As part of their strike action, civil servants held a rally outside the Education Ministry at UNESCO Palace and reiterated their demand that the government refer the wage hike to Parliament.
The UCC has accused Mikati of succumbing to pressure from the Economic Committees by breaking an earlier promise to approve the wage hike bill and refer it to Parliament for ratification this week.
In his remarks to As-Safir, Mikati said he had not reneged on his previous announcement and that he needed more time.
“I did not backtrack on my agreement with the [Union] Coordination Committee but there is a need for a brief period of time to finalize the file and refer the salary scale to Parliament,” he said.

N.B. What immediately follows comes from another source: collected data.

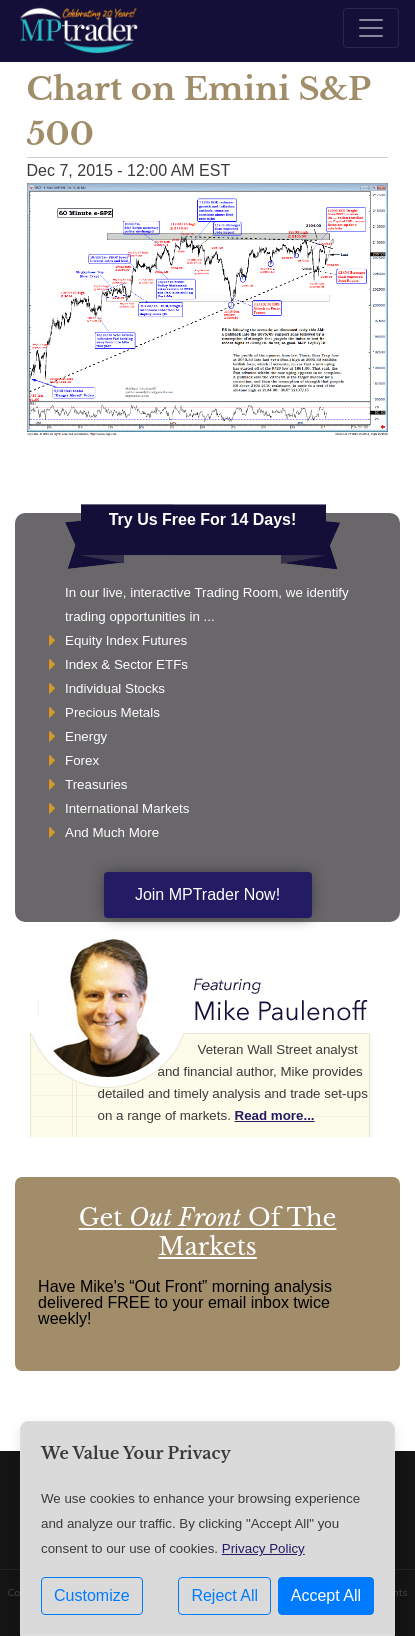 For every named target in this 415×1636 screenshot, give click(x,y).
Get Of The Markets (208, 1232)
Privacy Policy (263, 1548)
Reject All (224, 1595)
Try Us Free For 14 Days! (203, 519)
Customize (92, 1595)
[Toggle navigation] (371, 28)
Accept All (326, 1595)
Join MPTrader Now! (207, 894)
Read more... (275, 1115) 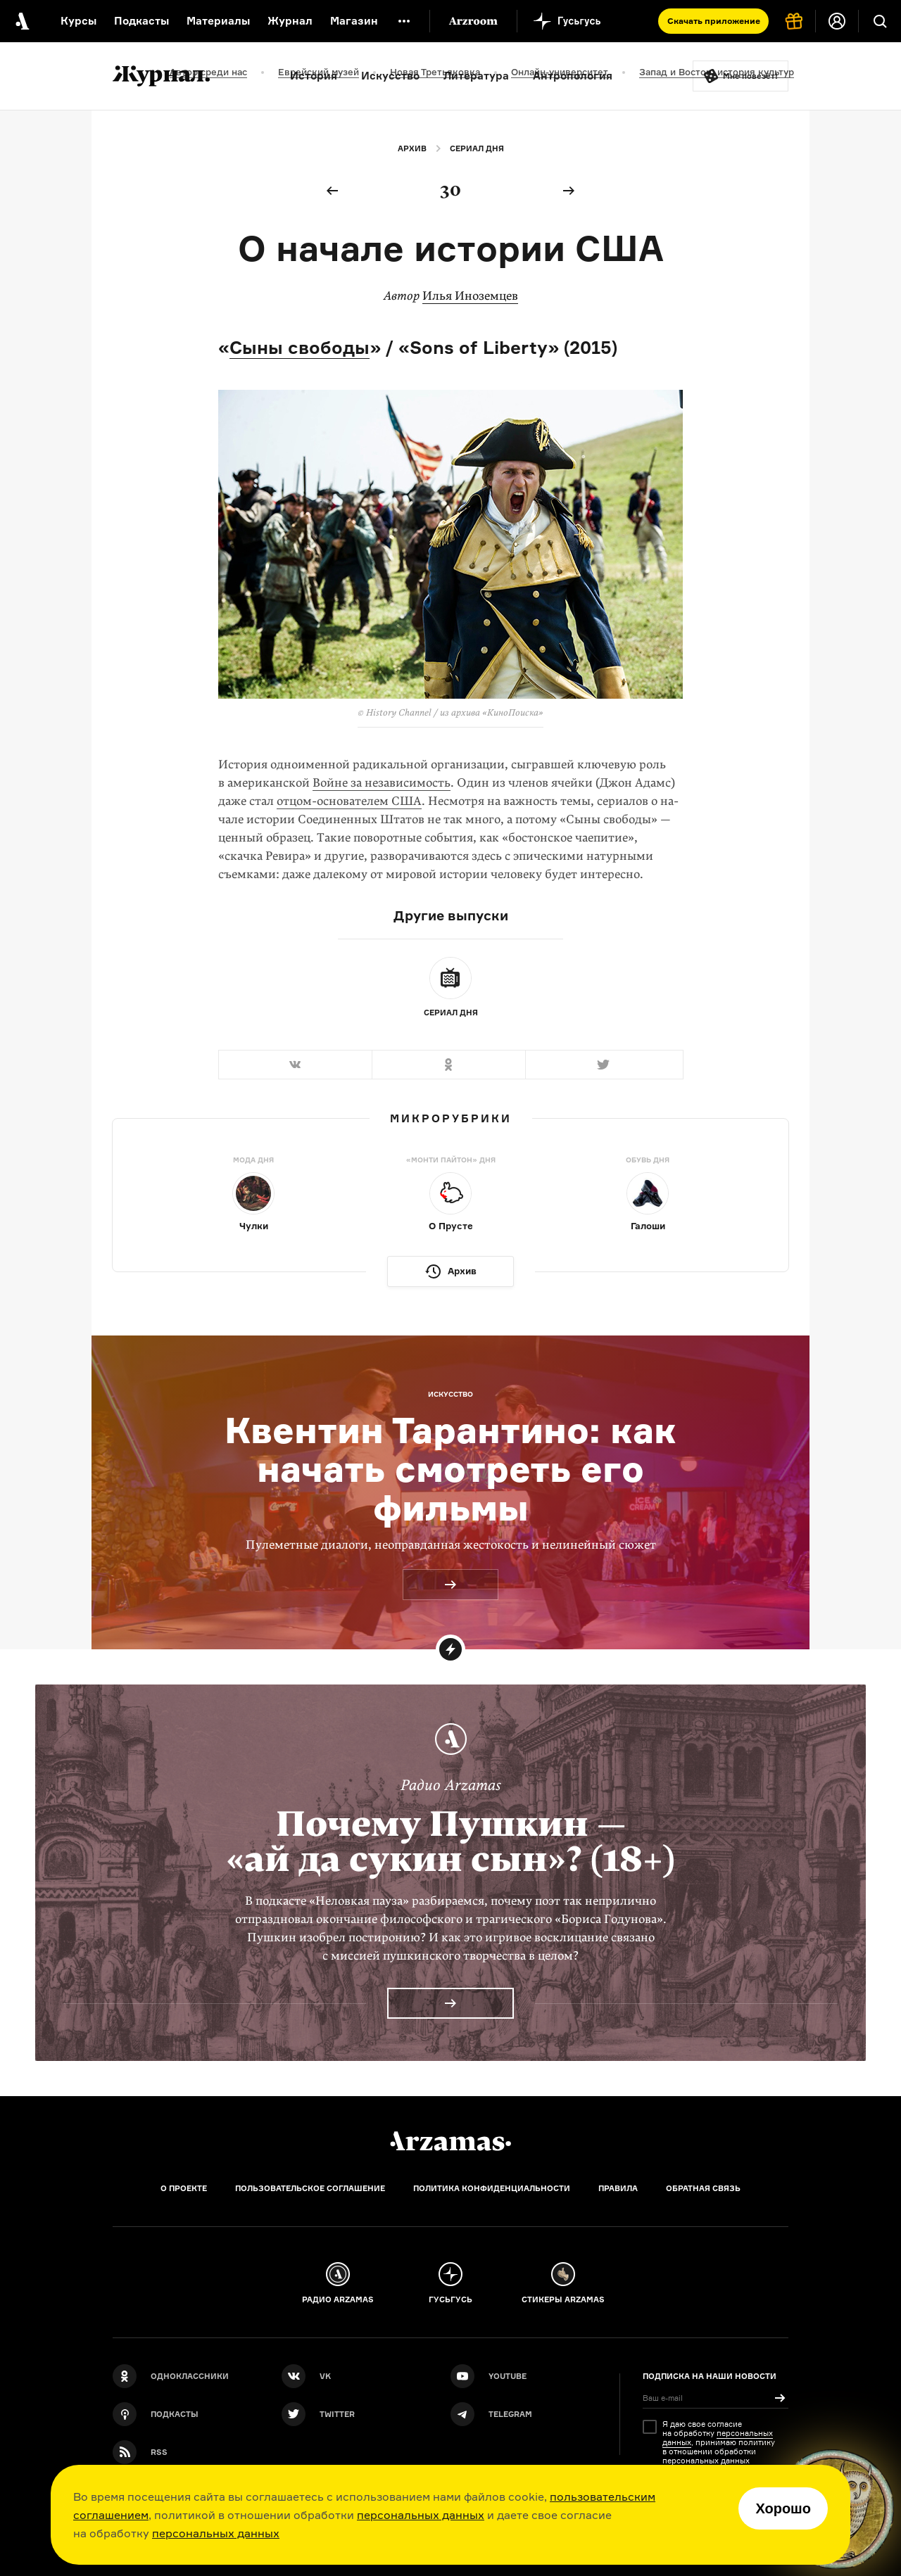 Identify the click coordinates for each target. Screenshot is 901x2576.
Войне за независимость (381, 782)
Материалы (218, 20)
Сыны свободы (299, 347)
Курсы (78, 20)
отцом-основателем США (349, 801)
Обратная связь (703, 2188)
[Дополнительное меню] (404, 21)
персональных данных (420, 2515)
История (313, 75)
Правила (618, 2188)
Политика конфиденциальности (491, 2188)
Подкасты (141, 20)
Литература (476, 75)
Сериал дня (477, 148)
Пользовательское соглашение (310, 2188)
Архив (412, 148)
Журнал (290, 20)
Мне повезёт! (750, 76)
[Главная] (450, 2141)
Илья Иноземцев (470, 295)
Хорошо (783, 2508)
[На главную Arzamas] (21, 21)
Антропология (572, 75)
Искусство (390, 75)
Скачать (713, 20)
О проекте (183, 2188)
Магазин (354, 20)
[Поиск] (880, 21) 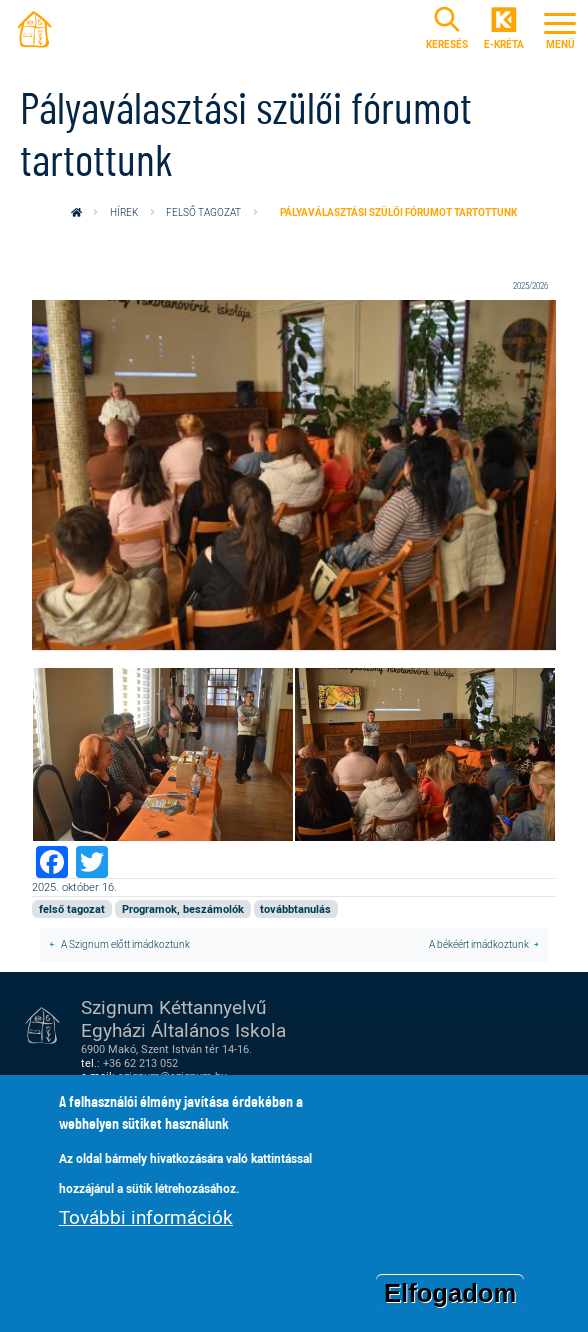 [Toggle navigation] (560, 28)
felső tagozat (203, 212)
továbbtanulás (295, 909)
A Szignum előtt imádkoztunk (124, 944)
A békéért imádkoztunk (479, 944)
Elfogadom (450, 1295)
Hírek (124, 212)
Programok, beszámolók (183, 909)
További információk (146, 1219) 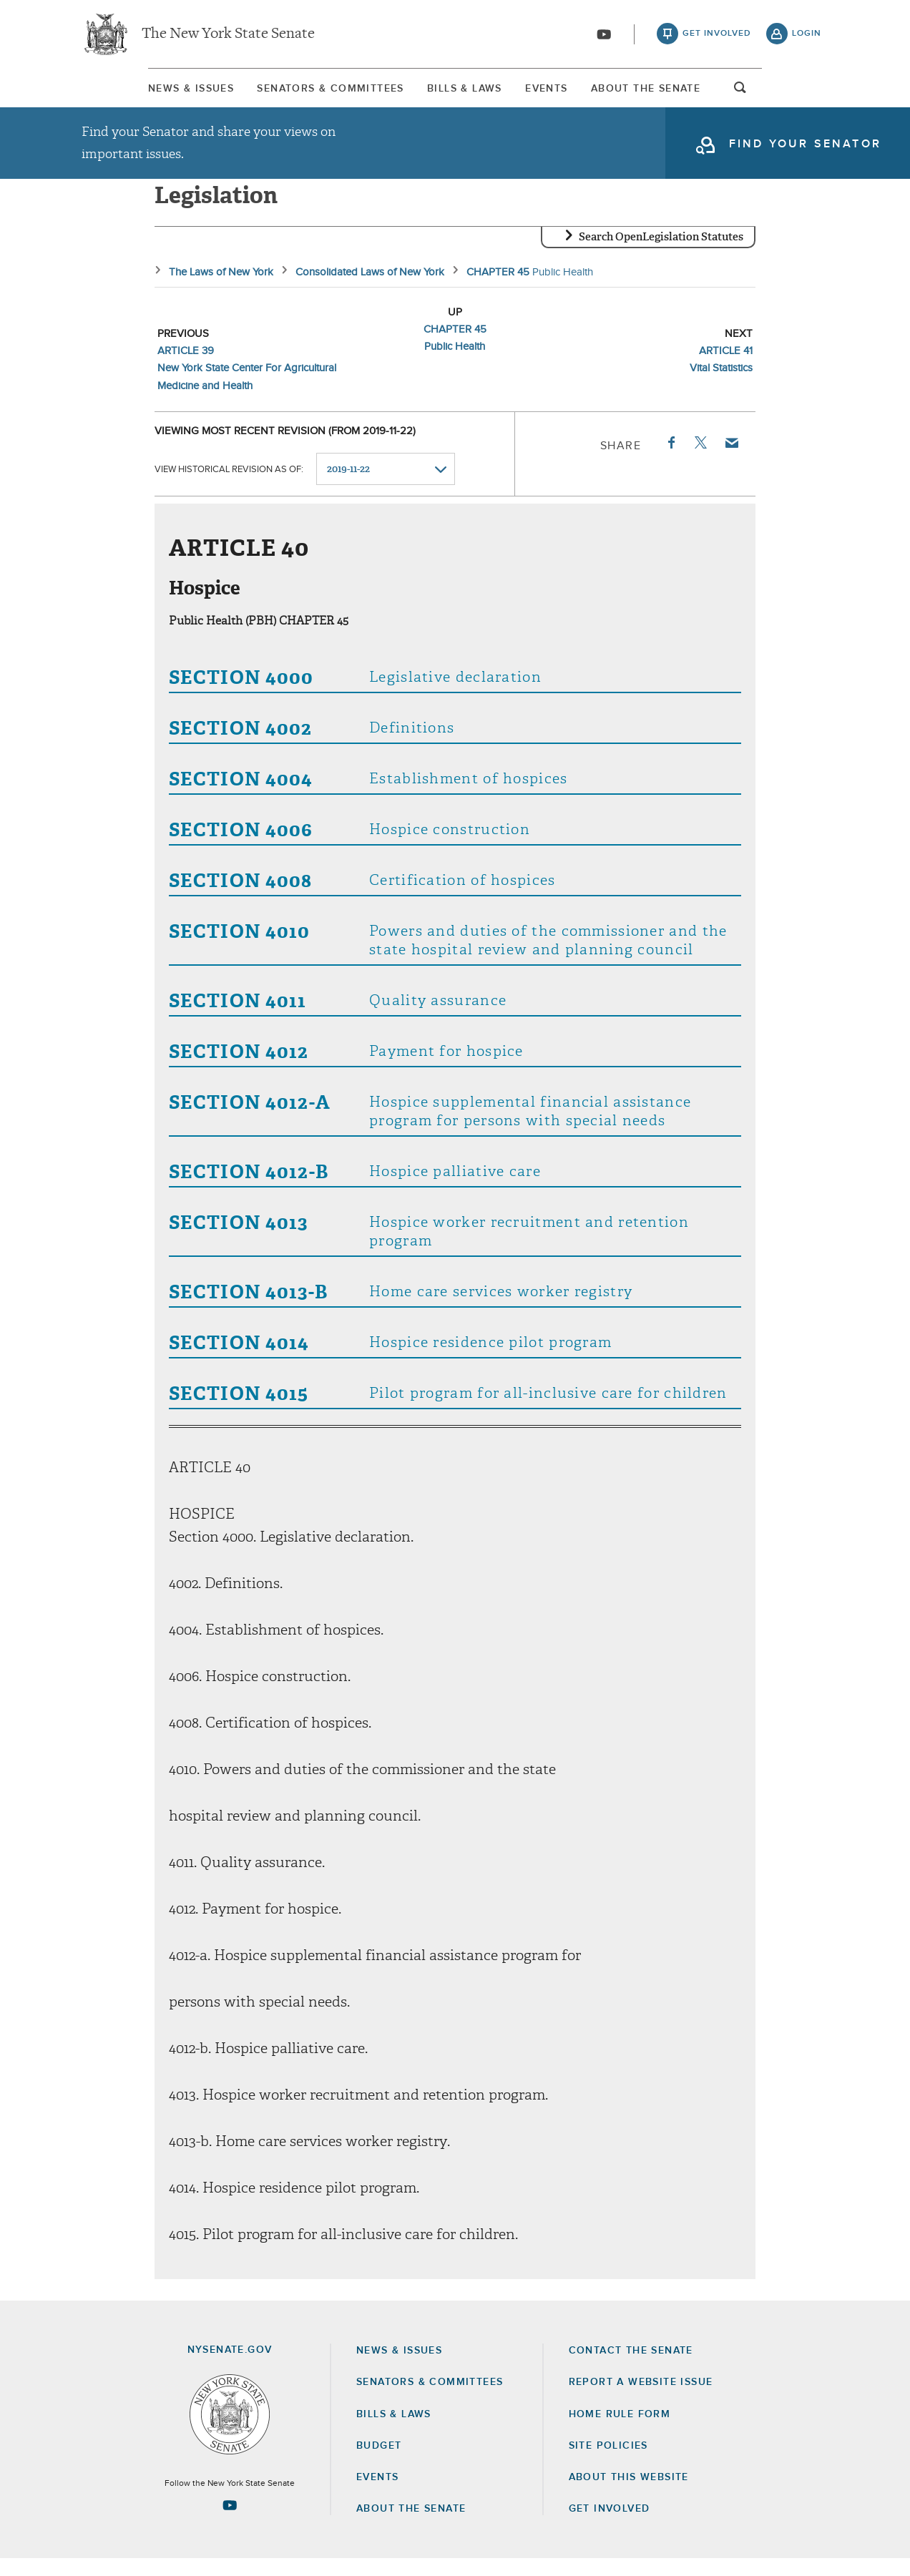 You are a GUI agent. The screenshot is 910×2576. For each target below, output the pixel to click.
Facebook (670, 460)
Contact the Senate (631, 2368)
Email (731, 460)
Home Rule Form (620, 2431)
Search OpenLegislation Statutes (661, 254)
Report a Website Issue (641, 2399)
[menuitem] (124, 92)
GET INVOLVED (609, 2526)
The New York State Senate (228, 36)
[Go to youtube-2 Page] (229, 2522)
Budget (378, 2463)
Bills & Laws (458, 92)
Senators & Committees (294, 92)
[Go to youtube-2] (604, 36)
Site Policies (608, 2463)
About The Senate (698, 92)
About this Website (629, 2494)
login (806, 35)
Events (570, 92)
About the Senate (411, 2526)
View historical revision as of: (229, 486)
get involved (716, 35)
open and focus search (807, 95)
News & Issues (124, 92) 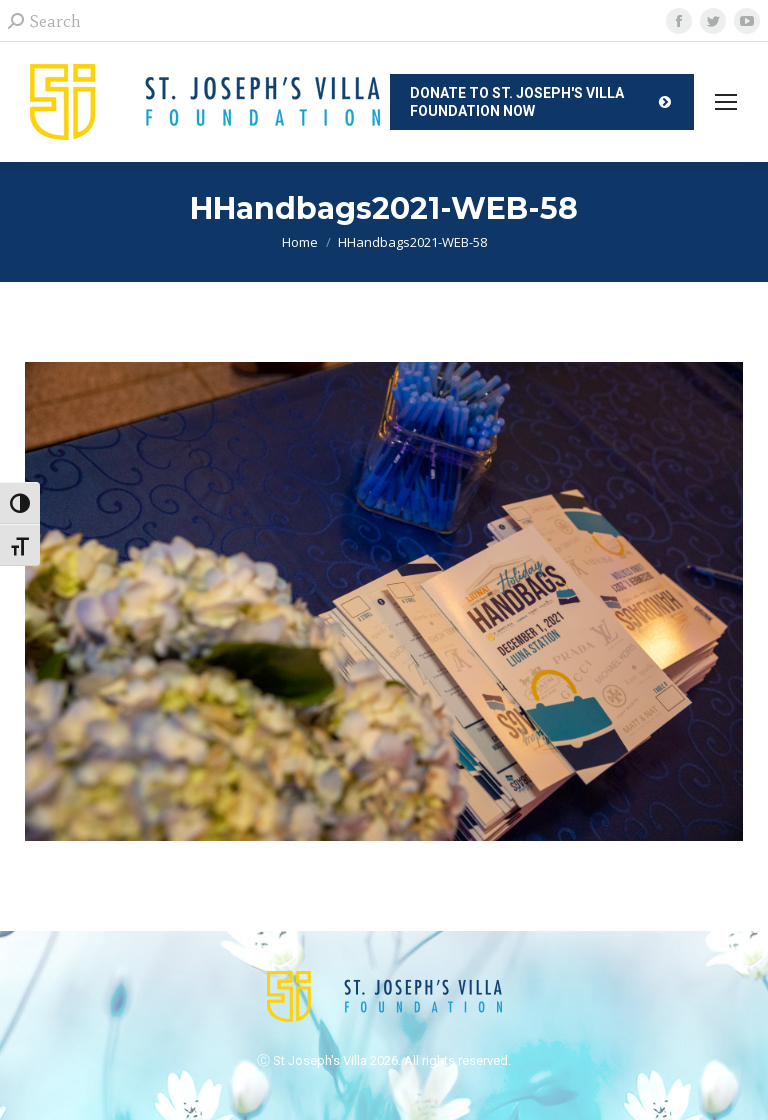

“Let me do my job and I will promote the salary scale to the Economic committees in a way that will reassure them,” he said, addressing civil servants.
The Economic Committees, representing the country’s private sector, have rallied against the adoption of a new salary scale, saying it would add additional burdens on the national economy that is already reeling under bad circumstances.
Mikati plans to amend urban zoning regulations to increase the investment factor, allowing for an additional floor in buildings in return for higher taxes, which will be used to finance the wage hike that is estimated to cost the treasury more than $1.2 billion a year.
A number of key state institutions and public schools across Lebanon were paralyzed Wednesday as demonstrators threatened to freeze work at a new government department each day until they receive a wage hike.
Speaking to hundreds of teachers and civil servants outside the UNESCO Palace, Nehme Mahfoud, the head of the Association of Private Schools Teachers said the government should be held responsible for the strike and ensuing consequences.
"The government should take responsibility for this open-ended strike," Mahfoud said. "We have taken to the streets and we will not leave as tomorrow's protest will be outside the Agriculture Ministry."
President Michel Sleiman said at a Cabinet meeting Wednesday that the new salary scale had been approved by the government and that Mikati would soon refer it to Parliament.
Mikati told As-Safir that the damage from the strike was still much less than the harm to the economy had the salary scale been referred to Parliament without securing the finances.
In the coastal city of Sidon, around 700 teachers marched from the Sidon Serail to Central Bank’s street, chanting slogans slamming Mikati and representatives of the private sector as well as Central Bank Governor Riyad Salameh who they described as “the protector of the Economic Committees.”
A member of the Teachers’ Association in Sidon said Mikati should immediately forward the salary scale to Parliament, threatening to paralyze the entire public education sector.
“No one should think that we will calm down but we will escalate our moves and Mikati should refer the scale to Parliament immediately because it is our right,” Ismat al-Qawwas said.
“They need to know that we can paralyze the country,” he added.